| What you need to do |
Hand back all of the records exactly as they read.

| Task material |
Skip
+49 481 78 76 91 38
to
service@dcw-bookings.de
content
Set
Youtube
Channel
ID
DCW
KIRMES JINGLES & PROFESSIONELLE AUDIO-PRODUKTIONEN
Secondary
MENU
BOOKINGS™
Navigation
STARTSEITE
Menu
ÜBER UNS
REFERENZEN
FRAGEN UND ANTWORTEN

| Answer box |
Skip
+49 481 78 76 91 38
to
service@dcw-bookings.de
content
Set
Youtube
Channel
ID
DCW
KIRMES JINGLES & PROFESSIONELLE AUDIO-PRODUKTIONEN
Secondary
MENU
BOOKINGS™
Navigation
STARTSEITE
Menu
ÜBER UNS
REFERENZEN
FRAGEN UND ANTWORTEN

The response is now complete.